The line that contains "Kitobxonlar" marks the start. Please set it down, with every later line of the data, exactly and without pictures.

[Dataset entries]

▬▬▬▬▬▬

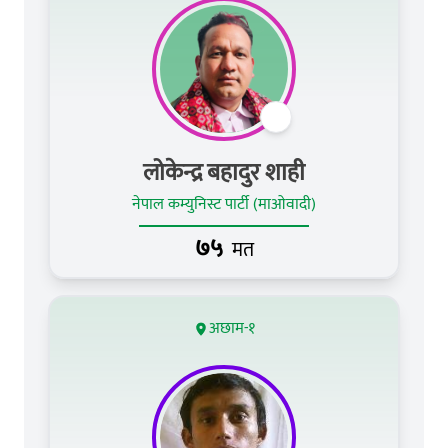
लोकेन्द्र बहादुर शाही
नेपाल कम्युनिस्ट पार्टी (माओवादी)
७५
मत
अछाम-१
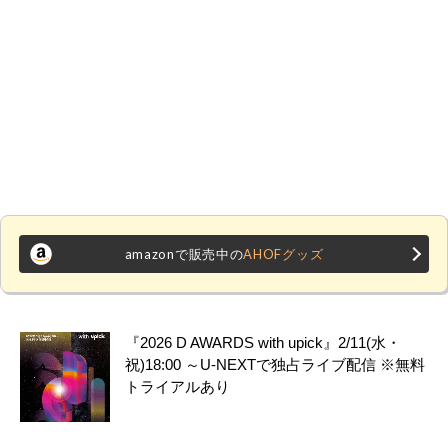
amazonで販売中の
AHOFグッズ
『2026 D AWARDS with upick』2/11(水・
祝)18:00 ～U-NEXTで独占ライブ配信 ※無料
トライアルあり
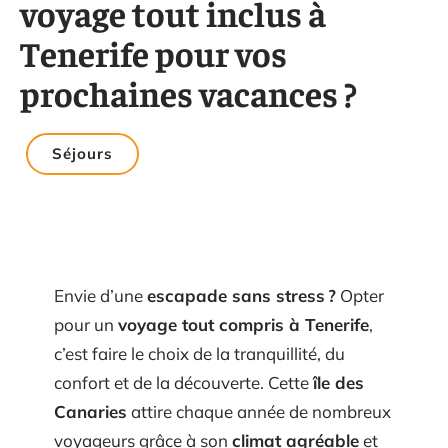
voyage tout inclus à
Tenerife pour vos
prochaines vacances ?
Séjours
Envie d’une
escapade sans stress ?
Opter
pour un
voyage tout compris à Tenerife
,
c’est faire le choix de la tranquillité, du
confort et de la découverte. Cette
île des
Canaries
attire chaque année de nombreux
voyageurs grâce à son
climat agréable
et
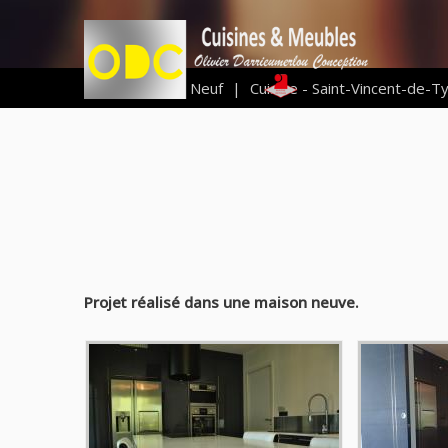
Vous êtes ici :
Neuf
|
Cuisine - Saint-Vincent-de-T
Projet réalisé dans une maison neuve.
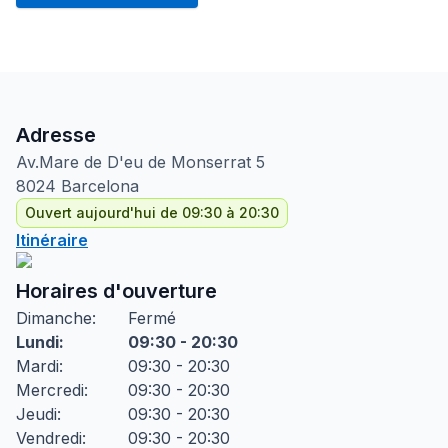
Adresse
Av.Mare de D'eu de Monserrat
5
8024
Barcelona
Ouvert aujourd'hui de 09:30 à 20:30
Itinéraire
Horaires d'ouverture
Dimanche
:
Fermé
Lundi
:
09:30 - 20:30
Mardi
:
09:30 - 20:30
Mercredi
:
09:30 - 20:30
Jeudi
:
09:30 - 20:30
Vendredi
:
09:30 - 20:30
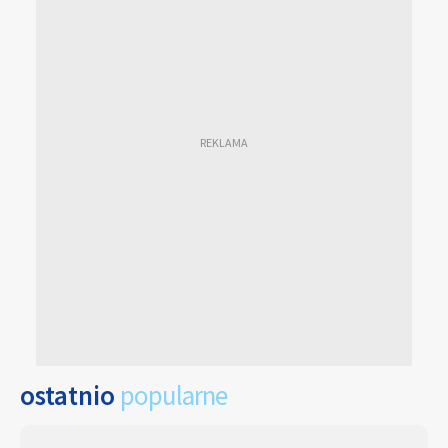
ostatnio
popularne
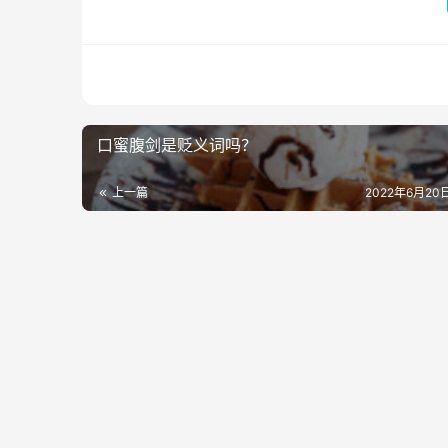
口蜜腹剑是贬义词吗？
上一篇
2022年6月20日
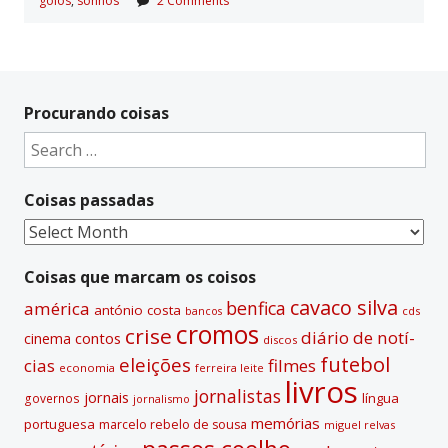
golos
,
sonhos
2 Comments
Procurando coisas
Search
for:
Coisas passadas
Coisas
passadas
Coisas que marcam os coisos
cavaco silva
benfica
américa
antónio costa
cds
bancos
cromos
crise
diário de notí­
contos
cinema
discos
futebol
eleições
cias
filmes
economia
ferreira leite
livros
jornalistas
jornais
lí­ngua
governos
jornalismo
memórias
portuguesa
marcelo rebelo de sousa
miguel relvas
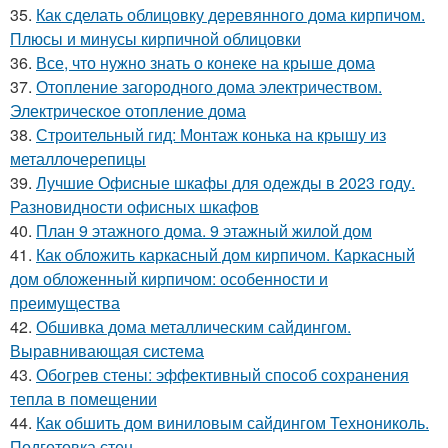
35.
Как сделать облицовку деревянного дома кирпичом.
Плюсы и минусы кирпичной облицовки
36.
Все, что нужно знать о конеке на крыше дома
37.
Отопление загородного дома электричеством.
Электрическое отопление дома
38.
Строительный гид: Монтаж конька на крышу из
металлочерепицы
39.
Лучшие Офисные шкафы для одежды в 2023 году.
Разновидности офисных шкафов
40.
План 9 этажного дома. 9 этажный жилой дом
41.
Как обложить каркасный дом кирпичом. Каркасный
дом обложенный кирпичом: особенности и
преимущества
42.
Обшивка дома металлическим сайдингом.
Выравнивающая система
43.
Обогрев стены: эффективный способ сохранения
тепла в помещении
44.
Как обшить дом виниловым сайдингом Технониколь.
Подготовка стен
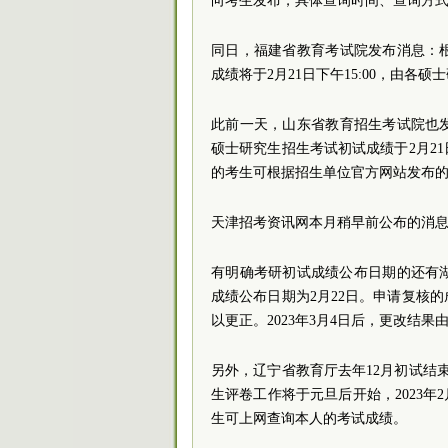
向考生发布，具体查询时间、查询方
同日，福建省教育考试院发布消息：根
成绩将于2月21日下午15:00，由各
此前一天，山东省教育招生考试院也发
硕士研究生招生考试初试成绩于2月21
的考生可根据招生单位官方网站发布
天津招考资讯网本月稍早前公布的消息显
有明确考研初试成绩公布日期的还有
成绩公布日期为2月22日。申请复核
以更正。2023年3月4日后，更改结
另外，辽宁省教育厅去年12月初试结束
生评卷工作将于元旦后开始，2023年
生可上网查询本人的考试成绩。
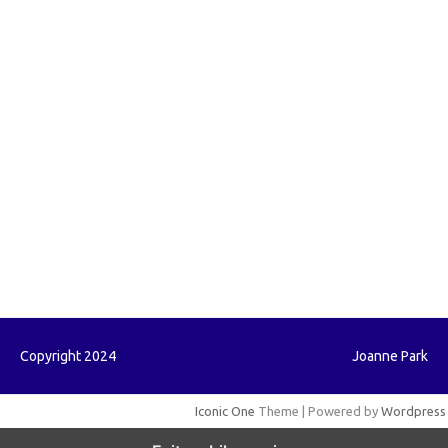
forextradingreviews.my.id
forextrading.my.id
forextimeconverter.my.id
egritud.com
forhelpyou.com
gailhfleming.com
heyimalivemag.com
hyunsunkimhahm.com
ihrm2016.com
illinoistechcon.com
jilliankaulpeterson.com
jlrppatterns.com
johnmgerber.com
Paito HK
Copyright 2024
Joanne Park
Iconic One
Theme | Powered by
Wordpress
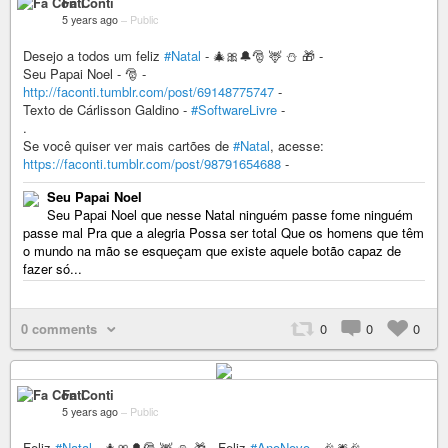
Fa Conti
5 years ago
–
Public
Desejo a todos um feliz
#Natal
- 🎄🎀🔔🎅 🦌 ⛄️ 🎁 -
Seu Papai Noel - 🎅 -
http://faconti.tumblr.com/post/69148775747
-
Texto de Cárlisson Galdino -
#SoftwareLivre
-
.
Se você quiser ver mais cartões de
#Natal
, acesse:
https://faconti.tumblr.com/post/98791654688
-
Seu Papai Noel
Seu Papai Noel que nesse Natal ninguém passe fome ninguém
passe mal Pra que a alegria Possa ser total Que os homens que têm
o mundo na mão se esqueçam que existe aquele botão capaz de
fazer só...
0 comments
0
0
0
Fa Conti
5 years ago
–
Public
Feliz
#Natal
- 🎄🎀🔔🎅 🦌 ⛄️ 🎁 - Feliz
#AnoNovo
- 🎉🎆🎉 -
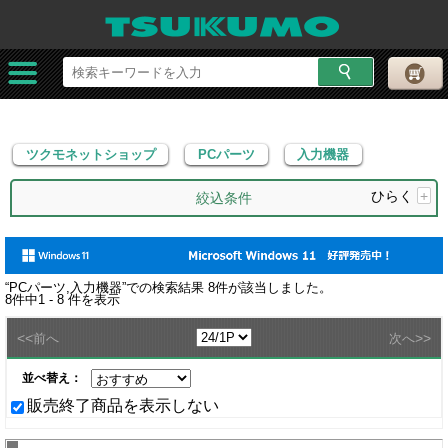
ツクモネットショップ
PCパーツ
入力機器
ツクモネットショップ
PCパーツ
入力機器
ひらく
+
絞込条件
“
PCパーツ,入力機器
”での検索結果
8
件が該当しました。
8
件中
1 - 8
件を表示
<<
>>
前へ
次へ
並べ替え：
販売終了商品を表示しない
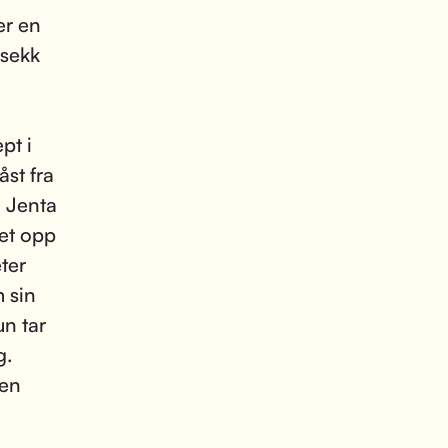
er en
 sekk
pt i
st fra
. Jenta
et opp
ter
m sin
n tar
g.
sen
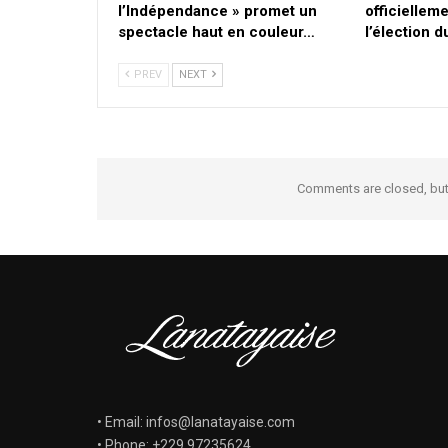
l’Indépendance » promet un
officielleme
spectacle haut en couleur…
l’élection 
PREV
NEXT
Comments are closed, bu
• Email: infos@lanatayaise.com
• Phone: +229 97235624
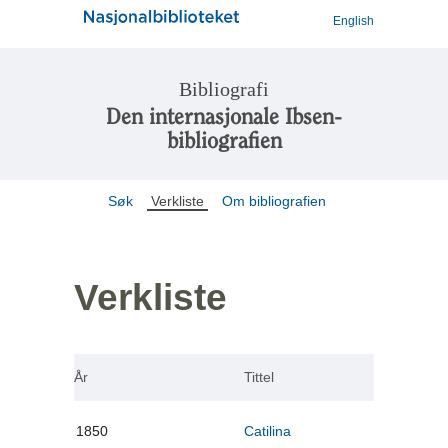
English
Bibliografi
Den internasjonale Ibsen-
bibliografien
Søk
Verkliste
Om bibliografien
Verkliste
År
Tittel
1850
Catilina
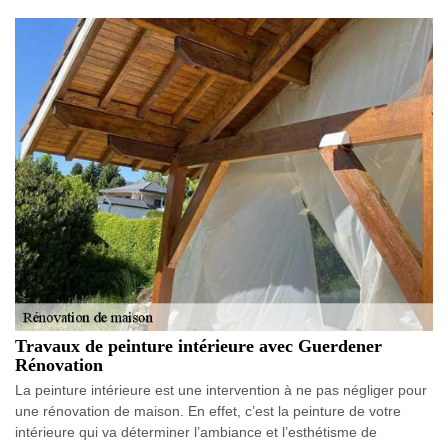
Travaux de peinture intérieure avec Guerdener
Rénovation
La peinture intérieure est une intervention à ne pas négliger pour
une rénovation de maison. En effet, c’est la peinture de votre
intérieure qui va déterminer l’ambiance et l’esthétisme de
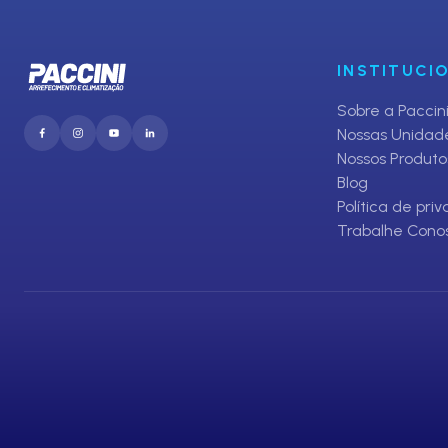
INSTITUCI
Sobre a Paccin
Nossas Unidad
Nossos Produto
Blog
Política de pri
Trabalhe Cono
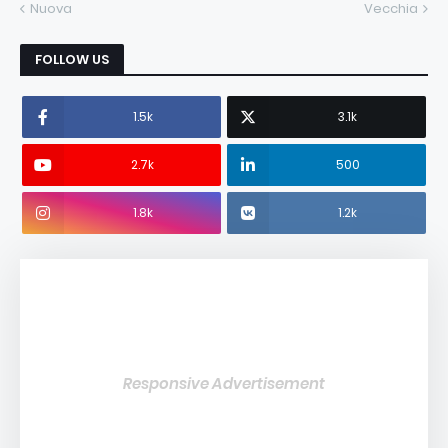
Nuova
Vecchia
FOLLOW US
1.5k
3.1k
2.7k
500
1.8k
1.2k
Responsive Advertisement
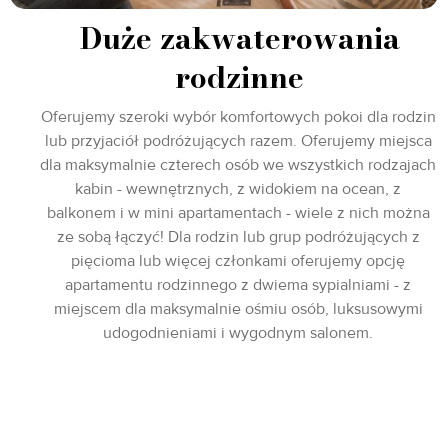
Duże zakwaterowania
rodzinne
Oferujemy szeroki wybór komfortowych pokoi dla rodzin
lub przyjaciół podróżujących razem. Oferujemy miejsca
dla maksymalnie czterech osób we wszystkich rodzajach
kabin - wewnętrznych, z widokiem na ocean, z
balkonem i w mini apartamentach - wiele z nich można
ze sobą łączyć! Dla rodzin lub grup podróżujących z
pięcioma lub więcej członkami oferujemy opcję
apartamentu rodzinnego z dwiema sypialniami - z
miejscem dla maksymalnie ośmiu osób, luksusowymi
udogodnieniami i wygodnym salonem.
Ensenada, Mexico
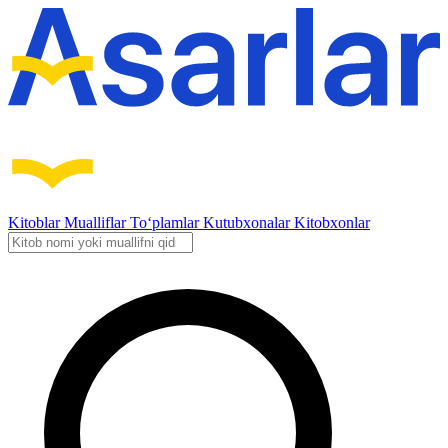
Kitoblar
Mualliflar
To‘plamlar
Kutubxonalar
Kitobxonlar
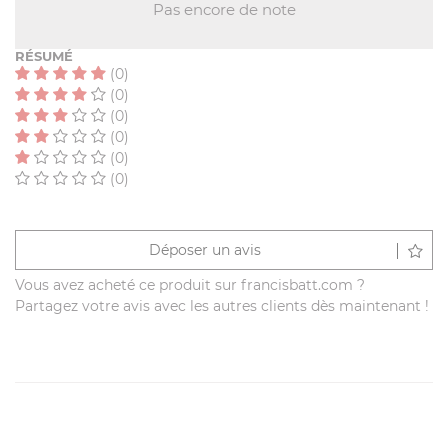
Pas encore de note
RÉSUMÉ
(0)
(0)
(0)
(0)
(0)
(0)
Déposer un avis
Vous avez acheté ce produit sur francisbatt.com ?
Partagez votre avis avec les autres clients dès maintenant !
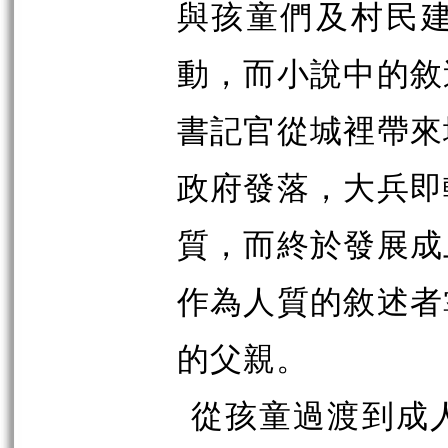
與孩童們及村民
動，而小說中的敘
書記官從城裡帶來
政府發落，大兵即
質，而終於發展成
作為人質的敘述者
的父親。
從孩童過渡到成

▬▬▬▬▬▬

* _Solution to this problem_:
Kitobxonlar
Pas encore de note
RÉSUMÉ
(0)
(0)
(0)
(0)
(0)
(0)
Déposer un avis
Vous avez acheté ce produit sur francisbatt.com ?
Partagez votre avis avec les autres clients dès maintenant !
與孩童們及村民
動，而小說中的敘
書記官從城裡帶來
政府發落，大兵即
質，而終於發展成
作為人質的敘述者
的父親。
從孩童過渡到成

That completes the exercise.